Josh Tesolin, the former star Ray White real estate agent who banked more than $9 million in commissions last financial year, has been slapped with a decade-long ban from the industry.
The penalty, which also include fines totalling $33,000, is one of the harshest imposed by the industry regulator in recent years. It comes on the back of a three-year investigation that unearthed findings that he engaged in sustained unlawful, improper and dishonest conduct on more than 100 property transactions.
NSW Fair Trading announced the statewide ban on Thursday evening, specifying claims that Tesolin was involved in underquoting, advertising properties below their estimated selling price and directing employees to falsify documents provided to the regulator.
It is a spectacular turnaround in Tesolin’s high-profile career from just nine months ago, when he was ranked the highest-earning real estate agent across the Ray White network, racking up a raft of top sales awards and accolades for his sales tactics and record-high commissions.
It was Tesolin’s high-earning commissions that first cast aspersions over his business practice. An investigation by this masthead last July revealed that his commissions were fuelled by a dodgy, incentivised commission scheme in which clients were charged tens of thousands of dollars extra by way of a last-minute incentive payment.
The scheme was detailed in a leaked team SMS chat shared by the broader Tesolin office, and detailed how Tesolin could turbocharge his commissions to a total of $420,000 in one day.
Ray White initially stood by its star agent, but a few weeks later announced the mutual termination of its franchise agreement with Tesolin and his Quakers Hill office in Sydney’s north-west.
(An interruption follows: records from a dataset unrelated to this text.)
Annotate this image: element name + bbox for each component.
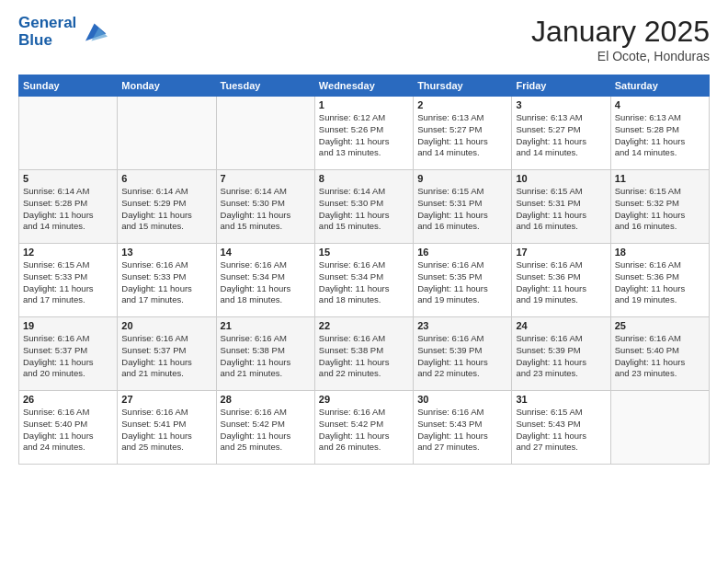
- calendar-cell: [118, 97, 216, 170]
- calendar-cell: 10Sunrise: 6:15 AM Sunset: 5:31 PM Dayli…: [512, 170, 610, 244]
- day-number: 29: [319, 394, 409, 405]
- day-info: Sunrise: 6:14 AM Sunset: 5:30 PM Dayligh…: [221, 186, 311, 233]
- day-info: Sunrise: 6:16 AM Sunset: 5:36 PM Dayligh…: [615, 259, 705, 306]
- calendar-week: 26Sunrise: 6:16 AM Sunset: 5:40 PM Dayli…: [19, 391, 710, 465]
- day-number: 15: [319, 247, 409, 258]
- calendar-cell: 28Sunrise: 6:16 AM Sunset: 5:42 PM Dayli…: [216, 391, 314, 465]
- calendar-cell: 7Sunrise: 6:14 AM Sunset: 5:30 PM Daylig…: [216, 170, 314, 244]
- logo-line1: General: [18, 15, 76, 32]
- calendar-cell: 9Sunrise: 6:15 AM Sunset: 5:31 PM Daylig…: [414, 170, 512, 244]
- day-info: Sunrise: 6:16 AM Sunset: 5:33 PM Dayligh…: [121, 259, 211, 306]
- day-info: Sunrise: 6:16 AM Sunset: 5:34 PM Dayligh…: [221, 259, 311, 306]
- calendar-cell: 29Sunrise: 6:16 AM Sunset: 5:42 PM Dayli…: [314, 391, 413, 465]
- day-number: 3: [516, 99, 606, 110]
- day-info: Sunrise: 6:15 AM Sunset: 5:31 PM Dayligh…: [417, 186, 507, 233]
- day-number: 11: [615, 173, 705, 184]
- header-day: Saturday: [610, 75, 709, 97]
- logo-icon: [78, 19, 108, 45]
- calendar-cell: 15Sunrise: 6:16 AM Sunset: 5:34 PM Dayli…: [314, 244, 413, 317]
- day-number: 17: [516, 247, 606, 258]
- day-info: Sunrise: 6:16 AM Sunset: 5:39 PM Dayligh…: [516, 333, 606, 380]
- calendar-week: 1Sunrise: 6:12 AM Sunset: 5:26 PM Daylig…: [19, 97, 710, 170]
- page: General Blue January 2025 El Ocote, Hond…: [0, 0, 728, 563]
- day-info: Sunrise: 6:16 AM Sunset: 5:37 PM Dayligh…: [121, 333, 211, 380]
- day-number: 24: [516, 320, 606, 331]
- day-info: Sunrise: 6:16 AM Sunset: 5:42 PM Dayligh…: [319, 407, 409, 454]
- day-info: Sunrise: 6:16 AM Sunset: 5:36 PM Dayligh…: [516, 259, 606, 306]
- calendar-cell: 3Sunrise: 6:13 AM Sunset: 5:27 PM Daylig…: [512, 97, 610, 170]
- day-number: 27: [121, 394, 211, 405]
- location-subtitle: El Ocote, Honduras: [531, 49, 710, 63]
- day-info: Sunrise: 6:14 AM Sunset: 5:28 PM Dayligh…: [23, 186, 113, 233]
- day-number: 28: [221, 394, 311, 405]
- header-day: Tuesday: [216, 75, 314, 97]
- logo-line2: Blue: [18, 32, 76, 50]
- header-row: SundayMondayTuesdayWednesdayThursdayFrid…: [19, 75, 710, 97]
- day-info: Sunrise: 6:16 AM Sunset: 5:43 PM Dayligh…: [417, 407, 507, 454]
- header-day: Wednesday: [314, 75, 413, 97]
- calendar-cell: 16Sunrise: 6:16 AM Sunset: 5:35 PM Dayli…: [414, 244, 512, 317]
- header-day: Monday: [118, 75, 216, 97]
- day-info: Sunrise: 6:16 AM Sunset: 5:40 PM Dayligh…: [615, 333, 705, 380]
- calendar-cell: 5Sunrise: 6:14 AM Sunset: 5:28 PM Daylig…: [19, 170, 118, 244]
- day-info: Sunrise: 6:16 AM Sunset: 5:35 PM Dayligh…: [417, 259, 507, 306]
- calendar-cell: 27Sunrise: 6:16 AM Sunset: 5:41 PM Dayli…: [118, 391, 216, 465]
- day-info: Sunrise: 6:16 AM Sunset: 5:38 PM Dayligh…: [221, 333, 311, 380]
- logo: General Blue: [18, 15, 108, 49]
- day-number: 30: [417, 394, 507, 405]
- calendar-week: 12Sunrise: 6:15 AM Sunset: 5:33 PM Dayli…: [19, 244, 710, 317]
- calendar-cell: 22Sunrise: 6:16 AM Sunset: 5:38 PM Dayli…: [314, 317, 413, 391]
- calendar-cell: [216, 97, 314, 170]
- header-day: Thursday: [414, 75, 512, 97]
- day-info: Sunrise: 6:14 AM Sunset: 5:30 PM Dayligh…: [319, 186, 409, 233]
- day-info: Sunrise: 6:13 AM Sunset: 5:28 PM Dayligh…: [615, 112, 705, 159]
- day-number: 7: [221, 173, 311, 184]
- calendar-cell: 30Sunrise: 6:16 AM Sunset: 5:43 PM Dayli…: [414, 391, 512, 465]
- day-info: Sunrise: 6:16 AM Sunset: 5:40 PM Dayligh…: [23, 407, 113, 454]
- day-number: 2: [417, 99, 507, 110]
- day-info: Sunrise: 6:16 AM Sunset: 5:41 PM Dayligh…: [121, 407, 211, 454]
- calendar-cell: 6Sunrise: 6:14 AM Sunset: 5:29 PM Daylig…: [118, 170, 216, 244]
- calendar-cell: [19, 97, 118, 170]
- calendar-cell: 24Sunrise: 6:16 AM Sunset: 5:39 PM Dayli…: [512, 317, 610, 391]
- calendar-cell: 18Sunrise: 6:16 AM Sunset: 5:36 PM Dayli…: [610, 244, 709, 317]
- calendar-cell: 13Sunrise: 6:16 AM Sunset: 5:33 PM Dayli…: [118, 244, 216, 317]
- day-number: 18: [615, 247, 705, 258]
- calendar-cell: [610, 391, 709, 465]
- calendar-table: SundayMondayTuesdayWednesdayThursdayFrid…: [18, 75, 710, 465]
- day-number: 25: [615, 320, 705, 331]
- day-number: 20: [121, 320, 211, 331]
- day-number: 16: [417, 247, 507, 258]
- calendar-week: 5Sunrise: 6:14 AM Sunset: 5:28 PM Daylig…: [19, 170, 710, 244]
- calendar-cell: 26Sunrise: 6:16 AM Sunset: 5:40 PM Dayli…: [19, 391, 118, 465]
- day-info: Sunrise: 6:12 AM Sunset: 5:26 PM Dayligh…: [319, 112, 409, 159]
- day-info: Sunrise: 6:13 AM Sunset: 5:27 PM Dayligh…: [417, 112, 507, 159]
- calendar-cell: 8Sunrise: 6:14 AM Sunset: 5:30 PM Daylig…: [314, 170, 413, 244]
- calendar-cell: 21Sunrise: 6:16 AM Sunset: 5:38 PM Dayli…: [216, 317, 314, 391]
- calendar-cell: 12Sunrise: 6:15 AM Sunset: 5:33 PM Dayli…: [19, 244, 118, 317]
- day-number: 14: [221, 247, 311, 258]
- day-info: Sunrise: 6:15 AM Sunset: 5:33 PM Dayligh…: [23, 259, 113, 306]
- day-number: 23: [417, 320, 507, 331]
- header-day: Friday: [512, 75, 610, 97]
- day-number: 26: [23, 394, 113, 405]
- calendar-cell: 20Sunrise: 6:16 AM Sunset: 5:37 PM Dayli…: [118, 317, 216, 391]
- day-number: 5: [23, 173, 113, 184]
- day-info: Sunrise: 6:16 AM Sunset: 5:37 PM Dayligh…: [23, 333, 113, 380]
- day-number: 13: [121, 247, 211, 258]
- header: General Blue January 2025 El Ocote, Hond…: [18, 15, 710, 63]
- calendar-cell: 23Sunrise: 6:16 AM Sunset: 5:39 PM Dayli…: [414, 317, 512, 391]
- day-number: 1: [319, 99, 409, 110]
- calendar-cell: 1Sunrise: 6:12 AM Sunset: 5:26 PM Daylig…: [314, 97, 413, 170]
- calendar-week: 19Sunrise: 6:16 AM Sunset: 5:37 PM Dayli…: [19, 317, 710, 391]
- day-info: Sunrise: 6:15 AM Sunset: 5:31 PM Dayligh…: [516, 186, 606, 233]
- day-info: Sunrise: 6:16 AM Sunset: 5:39 PM Dayligh…: [417, 333, 507, 380]
- day-info: Sunrise: 6:16 AM Sunset: 5:34 PM Dayligh…: [319, 259, 409, 306]
- calendar-body: 1Sunrise: 6:12 AM Sunset: 5:26 PM Daylig…: [19, 97, 710, 465]
- day-info: Sunrise: 6:14 AM Sunset: 5:29 PM Dayligh…: [121, 186, 211, 233]
- calendar-cell: 2Sunrise: 6:13 AM Sunset: 5:27 PM Daylig…: [414, 97, 512, 170]
- day-number: 8: [319, 173, 409, 184]
- calendar-cell: 4Sunrise: 6:13 AM Sunset: 5:28 PM Daylig…: [610, 97, 709, 170]
- day-number: 10: [516, 173, 606, 184]
- month-title: January 2025: [531, 15, 710, 49]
The next day Tesolin relaunched his real estate business under the NGU banner, which is part of the Brisbane-based NGU agency run by his friend and now business associate Emil Juresic.
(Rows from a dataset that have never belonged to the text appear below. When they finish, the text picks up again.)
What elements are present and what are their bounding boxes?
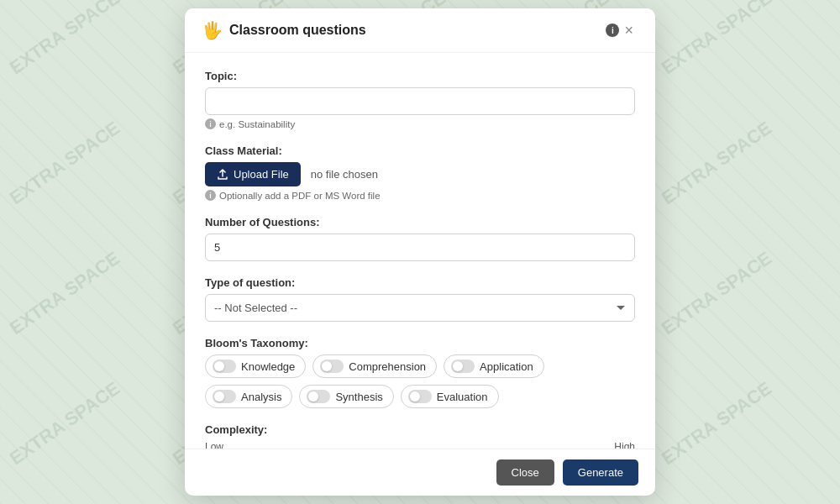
complexity-range-row: Low High — [205, 441, 635, 449]
class-material-hint: i Optionally add a PDF or MS Word file — [205, 190, 635, 201]
chip-evaluation[interactable]: Evaluation — [401, 385, 499, 408]
num-questions-group: Number of Questions: — [205, 216, 635, 261]
close-icon-button[interactable]: × — [619, 21, 638, 39]
topic-label: Topic: — [205, 70, 635, 82]
upload-row: Upload File no file chosen — [205, 162, 635, 186]
chip-analysis[interactable]: Analysis — [205, 385, 292, 408]
upload-button-label: Upload File — [234, 168, 289, 181]
classroom-questions-modal: 🖐️ Classroom questions i × Topic: i e.g.… — [185, 8, 655, 496]
generate-button[interactable]: Generate — [563, 459, 638, 486]
topic-hint: i e.g. Sustainability — [205, 118, 635, 129]
modal-overlay: 🖐️ Classroom questions i × Topic: i e.g.… — [0, 0, 840, 504]
chip-knowledge-label: Knowledge — [241, 360, 295, 373]
chip-comprehension-toggle — [320, 360, 344, 373]
upload-icon — [217, 169, 228, 181]
topic-group: Topic: i e.g. Sustainability — [205, 70, 635, 129]
class-material-group: Class Material: Upload File no file chos… — [205, 144, 635, 201]
chip-analysis-toggle — [213, 390, 236, 403]
num-questions-label: Number of Questions: — [205, 216, 635, 228]
complexity-high-label: High — [614, 441, 635, 449]
chip-knowledge[interactable]: Knowledge — [205, 354, 306, 378]
chip-application-toggle — [451, 360, 475, 373]
chip-synthesis[interactable]: Synthesis — [299, 385, 393, 408]
chip-evaluation-label: Evaluation — [437, 391, 488, 403]
blooms-taxonomy-label: Bloom's Taxonomy: — [205, 337, 635, 349]
complexity-label: Complexity: — [205, 423, 635, 436]
chip-analysis-label: Analysis — [241, 391, 281, 403]
question-type-group: Type of question: -- Not Selected -- Mul… — [205, 276, 635, 322]
complexity-low-label: Low — [205, 441, 223, 449]
class-material-label: Class Material: — [205, 144, 635, 157]
topic-input[interactable] — [205, 87, 635, 115]
chip-application[interactable]: Application — [444, 354, 544, 378]
chip-synthesis-label: Synthesis — [335, 391, 382, 403]
modal-title: Classroom questions — [229, 23, 601, 38]
info-icon[interactable]: i — [606, 24, 619, 37]
no-file-text: no file chosen — [311, 168, 378, 181]
question-type-select[interactable]: -- Not Selected -- Multiple Choice True/… — [205, 294, 635, 322]
close-button[interactable]: Close — [496, 459, 554, 486]
topic-hint-text: e.g. Sustainability — [219, 119, 295, 129]
chip-synthesis-toggle — [307, 390, 330, 403]
class-material-hint-text: Optionally add a PDF or MS Word file — [219, 191, 381, 201]
class-material-hint-icon: i — [205, 190, 216, 201]
chip-evaluation-toggle — [408, 390, 432, 403]
num-questions-input[interactable] — [205, 234, 635, 261]
chip-application-label: Application — [480, 360, 533, 373]
complexity-section: Complexity: Low High — [205, 423, 635, 449]
chip-knowledge-toggle — [213, 360, 236, 373]
blooms-taxonomy-group: Bloom's Taxonomy: Knowledge Comprehensio… — [205, 337, 635, 408]
taxonomy-chips-container: Knowledge Comprehension Application Anal… — [205, 354, 635, 408]
chip-comprehension[interactable]: Comprehension — [312, 354, 437, 378]
question-type-label: Type of question: — [205, 276, 635, 289]
hint-icon: i — [205, 118, 216, 129]
modal-header: 🖐️ Classroom questions i × — [185, 8, 655, 53]
modal-footer: Close Generate — [185, 449, 655, 496]
modal-header-icon: 🖐️ — [202, 20, 223, 40]
upload-file-button[interactable]: Upload File — [205, 162, 301, 186]
modal-body: Topic: i e.g. Sustainability Class Mater… — [185, 53, 655, 449]
chip-comprehension-label: Comprehension — [349, 360, 426, 373]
Fair Trading has not only banned Tesolin from the industry until 2036, but also disqualified his private real estate company, Tesolin Consulting Pty Ltd, from operating in the industry for 10 years. Tesolin was also fined $11,000, and the consulting company issued a $22,000 punishment.
The bans are to take immediate effect, although Tesolin and Tesolin Consulting have the right to seek a review of the disciplinary decisions.
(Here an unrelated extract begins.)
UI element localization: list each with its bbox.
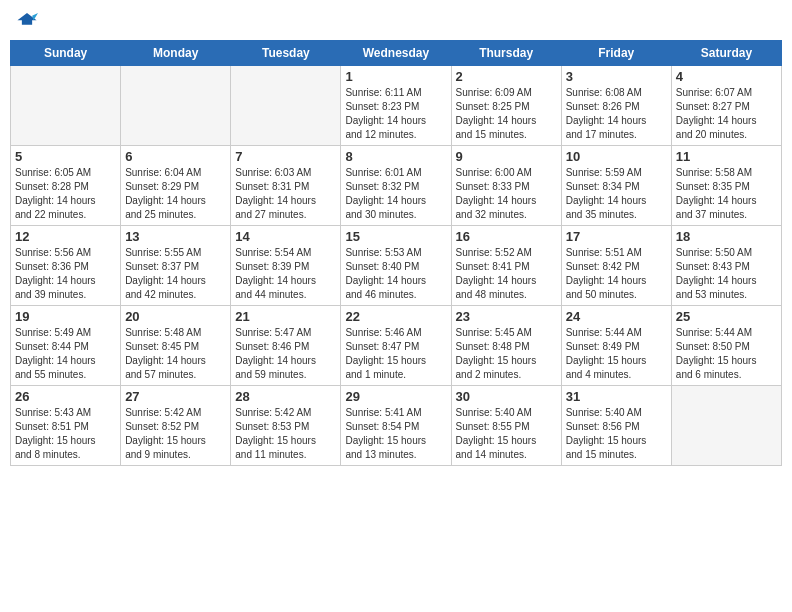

“Real estate agents are trusted with some of the most significant financial decisions and transactions people make,” Fair Trading Minister Anoulack Chanthivong said.
“When an agent deliberately misleads consumers, falsifies records and undermines regulatory oversight, we must take strong action – and that’s exactly what NSW Fair Trading has done.
“This outcome sends a clear signal to others contemplating similar conduct: that it will not be tolerated, and you will be caught.”
There was no response from Tesolin ahead of publication, but he has previously rejected suggestions that he has breached any of the relevant property laws.
Tesolin publicly responded to the controversy in a podcast last week with his preferred auctioneer Adrian Bo, saying, “I very much look at it glass half full. I’ve got a beautiful family. I’ve got lots of money, lots of good friends. I’ve got a great legal team as well.
“I don’t feel hatred. Even journalists that write erroneous articles … I feel bad for them … they need Jesus.”
Tesolin was initially suspended by Fair Trading last August amid allegations of dummy bidding, underquoting, high-pressure sales tactics and producing false documents to Fair Trading.
Since then, Tesolin has already pivoted his real estate career ambitions, launching a coaching business called Peak Mentoring aimed at training a new generation of agents in his tricks of the trade.
His Bentley Bentayga was sold last year after being advertised for $260,000, and the family home in Bella Vista has been rented. Two of Tesolin’s 11 investment properties have been sold.
Fair Trading’s disciplinary action on Tesolin comes following an investigation by The Sydney Morning Herald and The Age, Bidding Blind, into what has been revealed to be industrial-scale underquoting across Sydney and Melbourne’s auction markets.